P (réalisant) : Comment est-ce possible ? Dressée devant moi, blessante, je la détestais ? J'ai effacé ses contours, j'ai noyé ses traces, j'ai sublimé le manque. Je comprends. Oui.
E (l'encourage) : Oui
P : Cette neige qui recouvre, cette brume qui dérobe au regard. Oui. A force d'épaisseurs, à force de passages. J'ai tout enseveli et éteint. Je tentais de l'effacer mais elle n'a pas cessé d'être là. D'être là !
E : C'était ça, le blanc : un coup de gomme sur la vérité. On approche, mon petit Pourbus, on approche... Vider l'atelier, laisser la place et la distance, se désencombrer de ton obsession pour elle et maintenant...
P : Je ne sais pas
E : Pourbus !
P : Non
E : Le masque
P : Non, ne crois pas
E : Le masque, Pourbus, le dernier masque.
P : Non, j'étais honnête !
E : Le masque, tu sais bien. Le masque c'est ta solitude. « Et la vie avec, la vie entière », l'humanité. L'humanité ! Et les autres, Pourbus ! Pourbus, peintre ! Pourbus qui peint du blanc ! Du blanc où plus rien n'est dit ! Où plus personne n'est convié !
P : Quoi ?
E : Plus personne, pas même les enfants. Pas même l'enfant, sa main étendue sur le parquet. Tu as fini par te retrouver seul.
P : Non
E : « Je ne voudrais pas d'un superbe isolement
Je ne voudrais pas d'une beauté étrangère au monde
Je maudirais de tels masques »
P : Je ne sais pas ce que tu veux
E : Les inviter
P : Inviter ?
E : Les autres, mon petit Pourbus, les autres ! Pas ton petit nombril ! L'espace et l'absence bouclés comme un rempart.
P : Bouclés comme un rempart.
E : L'espace et l'absence
Bouclés comme un rempart
Toi dedans qui as fermé l'issue
P : Je n'ai pas fermé l'issue.
E :
Tous les horizons sont à portée de sens
Mais l'absence et l'espace ont refermé leur boucle
Sur rien
P : Ce n'est pas vrai. On pourrait croire, mais ce n'est pas vrai. J'ai épousé des causes, j'ai lancé des anathèmes, j'ai réclamé plus de justice.
E : Vraiment ?
P : Avec mon petit pouvoir de peintre, oui. Que peut faire un peintre ?
E : Que peut faire un plombier, que peut faire une caissière ? La question n'est pas là !
Tends ton regard vers les confins
Rejoins l'horizon où les peuples se lèvent
P : Où les peuples se lèvent.

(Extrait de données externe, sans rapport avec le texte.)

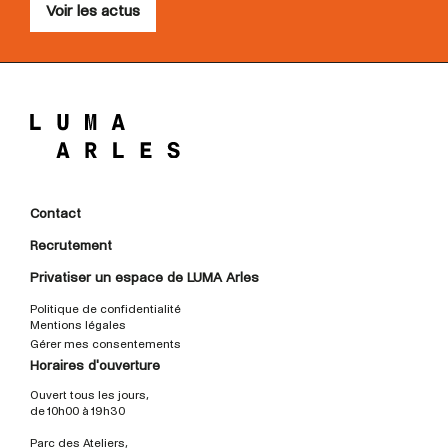
Voir les actus
Contact
Recrutement
Privatiser un espace de LUMA Arles
Politique de confidentialité
Mentions légales
Gérer mes consentements
Horaires d'ouverture
Ouvert tous les jours,
de 10h00 à 19h30
Parc des Ateliers,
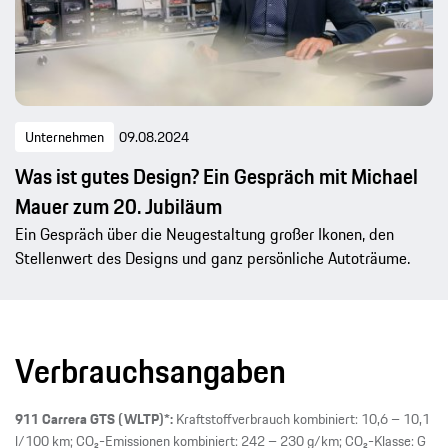
Unternehmen
09.08.2024
Was ist gutes Design? Ein Gespräch mit Michael
Mauer zum 20. Jubiläum
Ein Gespräch über die Neugestaltung großer Ikonen, den
Stellenwert des Designs und ganz persönliche Autoträume.
Verbrauchsangaben
911 Carrera GTS (WLTP)*:
Kraftstoffverbrauch kombiniert: 10,6 – 10,1
l/100 km; CO₂-Emissionen kombiniert: 242 – 230 g/km; CO₂-Klasse: G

Laisser la douleur du monde entrer dans l'atelier, c'est ça ? Je l'ai toujours fait, et alors ? Qu'y a-t-il de changé ? Ma porte est ouverte aux cris du monde.
E : Tu mens !
P : Ce creuset du blanc dans quoi tout se fondait. C'était vrai, ce n'était pas un mensonge. C'était ainsi : toute la vie, tout moi et le monde, dans le creuset du blanc. Je n'ai pas menti. Pas menti, je le jure !
E : Pourbus, Pourbus... Tu savais le faire, tu le faisais. Je sais. Et puis, le blanc est devenu beau. Mais la beauté sans le tragique : une manière. On croit se nourrir du monde et on refait sans cesse le tour de son nombril.